Julius was halfway along Piccadilly when he realised he had left his shoes behind; his foot slipped on the brake and he only just avoided hitting a bus coming in the other direction.
It didn’t seem to matter; nothing seemed to matter, except getting to Jillie’s house. If she was working, he would drive out to Hackney and find her there. He had to find her, be with her; that emotion wiped out any anger or humiliation at the scene that had greeted him as he opened Nell’s bedroom door, Nell pushing some man off her, and struggling to a sitting position, the sheet hugged to her chin.

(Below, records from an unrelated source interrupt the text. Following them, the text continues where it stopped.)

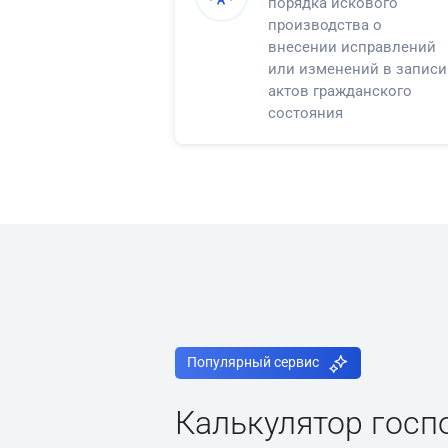
порядка искового
производства о
внесении исправлений
или изменений в записи
актов гражданского
состояния
Популярный сервис
Калькулятор гос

Julius said nothing, nothing at all, nor did he wait to hear anything they might have to say; he just wanted to get away from them.
At Piccadilly Circus he pulled in to the side, just by Swan & Edgar’s, and pulled off his socks, bare feet being indubitably safer, and proceeded up Regent Street, and then Portland Place, and thence Camden High Street, and on northwards, until at last he was in Highbury, and there, there on his right, at long last, number five. Number five, containing Jillie, happiness, safety. He had paused, wondering how he was going to get across the gravel in his bare feet, when a taxi came up behind him and drove into the drive. And as Julius watched, a man got out, the man he recognised from the other night at the restaurant – and walked up the steps to the front door, and before he had even raised his hand to the knocker, the door opened and Jillie appeared, hugged him – albeit briefly, and gave him a kiss and then shut the great door firmly. Julius sat there for at least half an hour, trying to establish which of his emotions was the most painful, and then turned the Bentley round and drove very slowly home.